As a deckbuilder, Roguebook is on the easy side of the scale. It isn't terribly clever, and doesn't have any deck-thinning mechanics. You basically just collect cards, mostly drafting one of 3 possible random cards, and add them to your deck until it is terribly bloated. The more you explore the map, the bigger your deck becomes. Some cards get bonuses based on the size of your deck, and that can become pretty unbalanced. It is very hard to go for some sort of concise strategy in deckbuilding.

As an experience of discovery, Roguebook is pretty fun for the first ten or so hours. There are 4 different characters (5 with DLC), and you will bring 2 of them on each run, which makes for some interesting combinations. Each characters has a lot of cards to discover over time, and there are also gems to boost cards with and treasures to give other sorts of bonuses to your hero or the whole party. However, there are only the same 3 maps to go through, even if each time the things to find on each map are distributed randomly that gets old pretty fast.

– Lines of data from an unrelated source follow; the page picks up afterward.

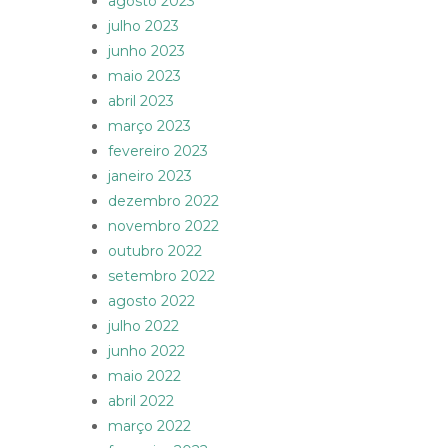
agosto 2023
julho 2023
junho 2023
maio 2023
abril 2023
março 2023
fevereiro 2023
janeiro 2023
dezembro 2022
novembro 2022
outubro 2022
setembro 2022
agosto 2022
julho 2022
junho 2022
maio 2022
abril 2022
março 2022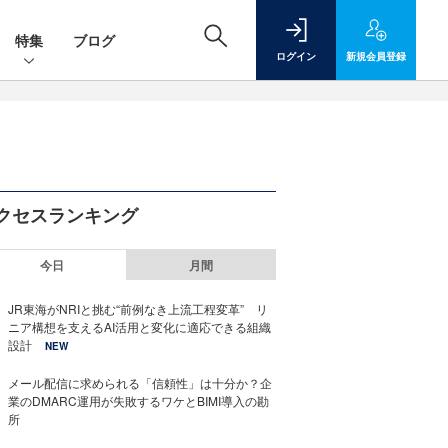
特集
ブログ
ログイン
新規
会員登録
クセスランキング
今日
月間
JR東海がNRIと挑む“前例なき上流工程変革” リ
ニア構想を支えるAI活用と変化に適応できる組織
設計
NEW
メール配信に求められる「信頼性」は十分か？企
業のDMARC運用が失敗するワケとBIMI導入の勘
所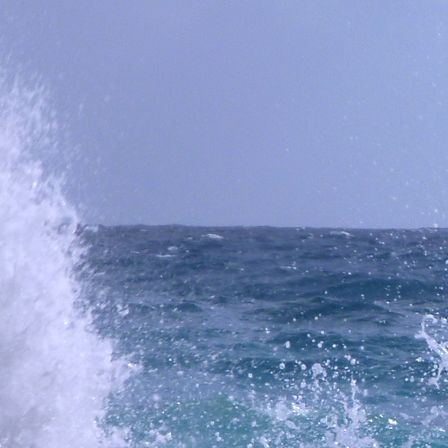
WB9732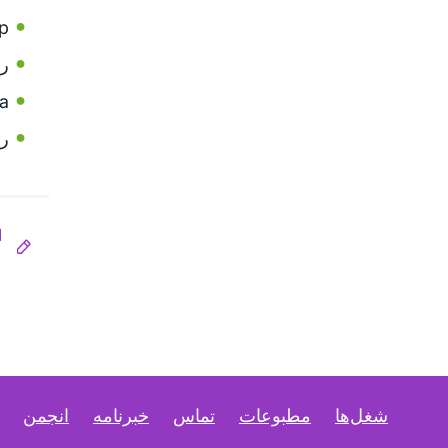
p.
رو
'.
رو
ا
شغل‌ها
مطبوعات
تماس
خبرنامه
انجمن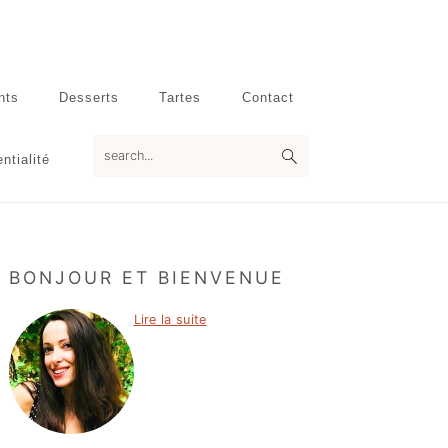
nts
Desserts
Tartes
Contact
search...
ntialité
Primary
BONJOUR ET BIENVENUE
Sidebar
Lire la suite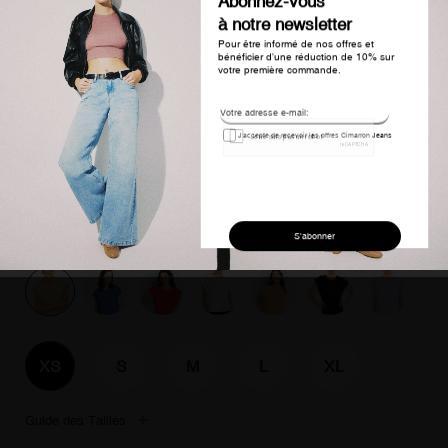
T-shirt coton manches courtes zac raffi
jaune femme
52,00 €
48,99 €
-6%
Couleur : Jaune
XS
S
M
L
XL
Guide des Tailles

What pushed the game beyond 10 hours for me was discovering that the save game file is in .json format, or human readable text. Which means you can open it with a simple text editor and change your save game. Frustrated by your heroes having too little health? Add some more! You can modify any one of the currencies (gold, brushes), and even modify the cards and treasures you have to whatever you want. Playing the game in this alternate easily modded way added another 5 hours of fun for me. But in the end I don't really like the "run after run" overall structure, and will uninstall the game now.

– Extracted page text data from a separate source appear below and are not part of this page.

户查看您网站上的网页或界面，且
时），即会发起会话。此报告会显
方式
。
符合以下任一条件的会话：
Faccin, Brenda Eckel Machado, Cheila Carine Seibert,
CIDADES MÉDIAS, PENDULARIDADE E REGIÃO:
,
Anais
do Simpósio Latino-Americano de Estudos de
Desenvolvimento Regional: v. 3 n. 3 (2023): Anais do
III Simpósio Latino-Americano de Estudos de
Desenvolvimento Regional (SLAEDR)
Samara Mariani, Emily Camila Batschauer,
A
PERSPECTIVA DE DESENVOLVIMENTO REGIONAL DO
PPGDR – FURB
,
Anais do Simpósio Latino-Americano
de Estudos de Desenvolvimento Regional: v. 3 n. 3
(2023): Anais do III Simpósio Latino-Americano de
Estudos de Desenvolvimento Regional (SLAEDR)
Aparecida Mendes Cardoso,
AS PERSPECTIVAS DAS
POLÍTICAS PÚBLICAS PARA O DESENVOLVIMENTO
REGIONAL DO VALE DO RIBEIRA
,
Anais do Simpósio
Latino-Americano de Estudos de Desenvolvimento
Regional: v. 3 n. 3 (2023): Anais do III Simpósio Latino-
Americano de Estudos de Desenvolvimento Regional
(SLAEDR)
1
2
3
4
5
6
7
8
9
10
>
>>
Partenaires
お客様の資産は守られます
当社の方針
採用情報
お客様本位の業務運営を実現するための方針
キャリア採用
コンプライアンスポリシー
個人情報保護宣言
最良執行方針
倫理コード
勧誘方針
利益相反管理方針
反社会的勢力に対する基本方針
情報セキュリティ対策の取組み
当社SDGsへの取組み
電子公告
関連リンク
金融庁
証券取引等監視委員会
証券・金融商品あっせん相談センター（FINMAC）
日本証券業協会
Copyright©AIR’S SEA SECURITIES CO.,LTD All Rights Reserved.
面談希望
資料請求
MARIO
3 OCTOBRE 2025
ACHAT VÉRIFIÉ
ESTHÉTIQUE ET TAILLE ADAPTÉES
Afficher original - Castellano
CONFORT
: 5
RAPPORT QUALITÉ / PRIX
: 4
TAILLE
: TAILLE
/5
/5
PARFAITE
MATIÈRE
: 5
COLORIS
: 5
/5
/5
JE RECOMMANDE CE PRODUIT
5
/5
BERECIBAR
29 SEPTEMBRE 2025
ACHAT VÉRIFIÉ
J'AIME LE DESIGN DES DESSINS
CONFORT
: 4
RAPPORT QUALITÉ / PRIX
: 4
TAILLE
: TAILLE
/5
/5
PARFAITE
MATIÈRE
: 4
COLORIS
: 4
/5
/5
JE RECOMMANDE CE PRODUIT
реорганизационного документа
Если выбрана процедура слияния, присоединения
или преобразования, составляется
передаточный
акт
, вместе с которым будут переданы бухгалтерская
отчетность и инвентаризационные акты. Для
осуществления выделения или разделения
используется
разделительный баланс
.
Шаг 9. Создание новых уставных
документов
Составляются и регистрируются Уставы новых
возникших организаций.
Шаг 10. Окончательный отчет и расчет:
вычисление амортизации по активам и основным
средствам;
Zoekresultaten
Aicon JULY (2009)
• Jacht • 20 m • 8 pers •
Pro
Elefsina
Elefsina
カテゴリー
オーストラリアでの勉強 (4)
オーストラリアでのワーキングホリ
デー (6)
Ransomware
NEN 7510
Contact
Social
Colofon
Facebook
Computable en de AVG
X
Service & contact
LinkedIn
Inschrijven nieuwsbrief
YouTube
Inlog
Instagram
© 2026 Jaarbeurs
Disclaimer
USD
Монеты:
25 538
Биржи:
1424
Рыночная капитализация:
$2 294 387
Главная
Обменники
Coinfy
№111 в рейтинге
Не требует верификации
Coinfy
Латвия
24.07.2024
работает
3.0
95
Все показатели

Your impression seems similar to Steam reviews, unfortunately. Sounds like something I might get when it's on sale a couple of years down the road, just for the twelve hours of fun exploration.

Roguelike purists don't really approve of even small power increases after failing a level, though unlocking more complex options is considered okay. You are suppose to improve just by learning. I guess the test of this is whether a skilled player could erase all his save files, and still have a chance of winning the first playthrough. If yes, it's not driven by meta-progression, even if there is some.
I don't like the basic concept of roguelikes either, which is why I never play them. Playing while complaining about the underlying conceit that drives the subgenre seems like playing basketball while complaining you have to keep throwing the ball through the hoop. Why not just leave well alone?
I think the problem is that every game is a mix of several different genres and subgenres. I do like turn-based card battlers! And within a description of "roguelite", there are games in which the rogue elements are "lite" enough for me not to mind. But I need to play for myself to see how lite or heavy the rogue elements are.

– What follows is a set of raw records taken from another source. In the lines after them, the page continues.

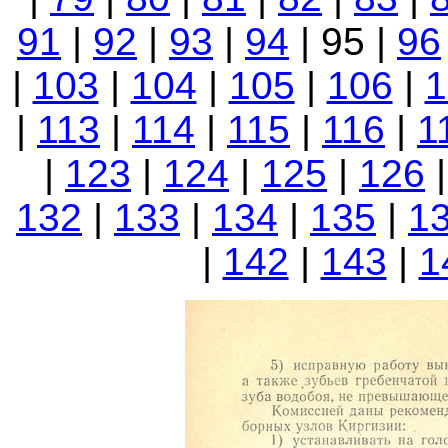
91
|
92
|
93
|
94
| 95 |
96
|
103
|
104
|
105
|
106
|
1
|
113
|
114
|
115
|
116
|
1
|
123
|
124
|
125
|
126
132
|
133
|
134
|
135
|
1
|
142
|
143
|
1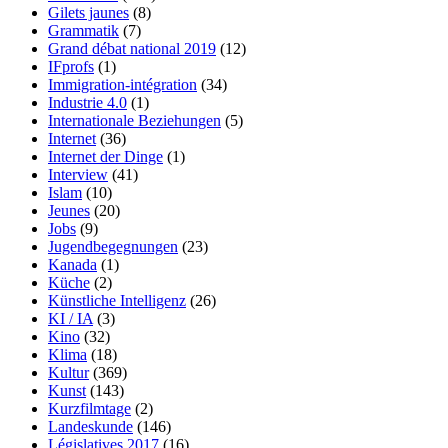
Gilets jaunes
(8)
Grammatik
(7)
Grand débat national 2019
(12)
IFprofs
(1)
Immigration-intégration
(34)
Industrie 4.0
(1)
Internationale Beziehungen
(5)
Internet
(36)
Internet der Dinge
(1)
Interview
(41)
Islam
(10)
Jeunes
(20)
Jobs
(9)
Jugendbegegnungen
(23)
Kanada
(1)
Küche
(2)
Künstliche Intelligenz
(26)
KI / IA
(3)
Kino
(32)
Klima
(18)
Kultur
(369)
Kunst
(143)
Kurzfilmtage
(2)
Landeskunde
(146)
Législatives 2017
(16)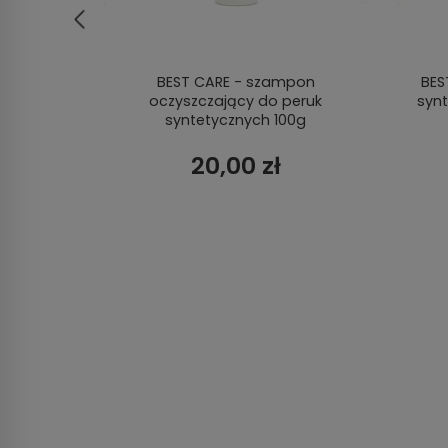
walna
BEST CARE - szampon
BES
oczyszczający do peruk
syn
syntetycznych 100g
20,00 zł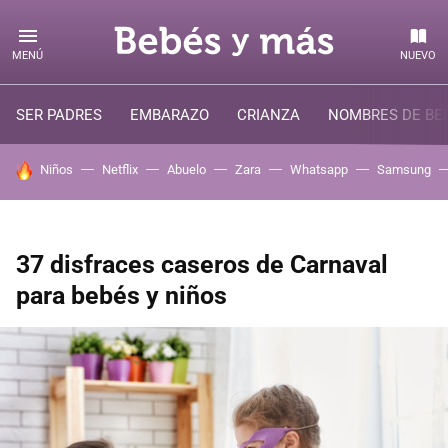
MENÚ
NUEVO
SER PADRES
EMBARAZO
CRIANZA
NOMBRES DE BE
HOY SE HABLA DE
Niños
Netflix
Abuelo
Zara
Whatsapp
Samsung
37 disfraces caseros de Carnaval
para bebés y niños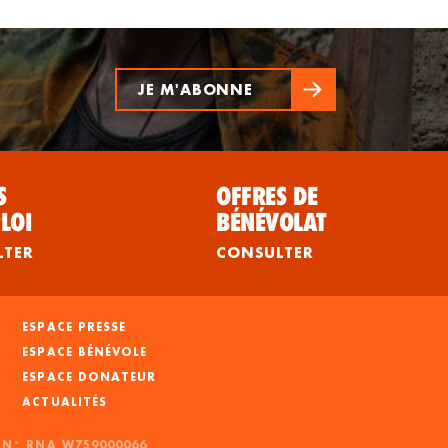
JE M'ABONNE
S
OFFRES DE
LOI
BÉNÉVOLAT
LTER
CONSULTER
ESPACE PRESSE
ESPACE BÉNÉVOLE
ESPACE DONATEUR
ACTUALITÉS
- N° RNA W759000066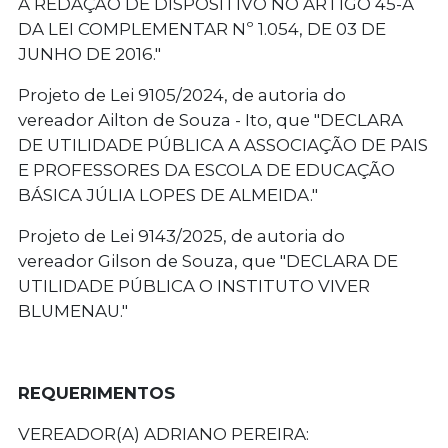
A REDAÇÃO DE DISPOSITIVO NO ARTIGO 45-A
DA LEI COMPLEMENTAR Nº 1.054, DE 03 DE
JUNHO DE 2016."
Projeto de Lei 9105/2024
, de autoria do
vereador Ailton de Souza - Ito, que "DECLARA
DE UTILIDADE PÚBLICA A ASSOCIAÇÃO DE PAIS
E PROFESSORES DA ESCOLA DE EDUCAÇÃO
BÁSICA JÚLIA LOPES DE ALMEIDA."
Projeto de Lei 9143/2025
, de autoria do
vereador Gilson de Souza, que "DECLARA DE
UTILIDADE PÚBLICA O INSTITUTO VIVER
BLUMENAU."
REQUERIMENTOS
VEREADOR(A) ADRIANO PEREIRA: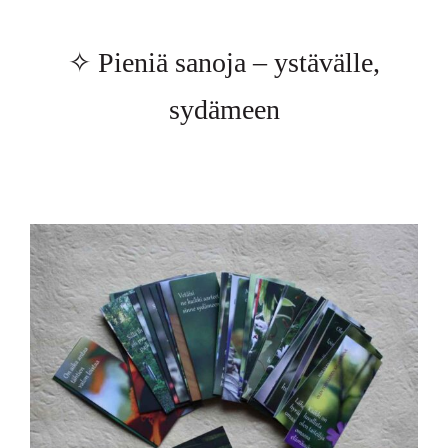
✧ Pieniä sanoja – ystävälle,
sydämeen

I would be open for a suggestion for a turn-based tactical card-battler (not just a card game) without rogue elements. Other than Card Hunter, I can't think of one.
I would suggest Deep Sky Derelicts. I first thought it's a rogue like, but it has multiple game save slots, so it's not.
You play as a small team of explorers of starship wrecks, in which lure mostly hostile aliens. Each part of your equipment contributes cards to your deck. If you get a better weapon or shield, you effectively remove some old cards from your deck and put some new one into it. Also, the equipment and weapons boost your stats. For example, the weapon contributes cards for a certain type of attack (physical or elemental based) and your stats determine how much damage you are doing with it.
I only played a few hours until now, but I have much fun so far.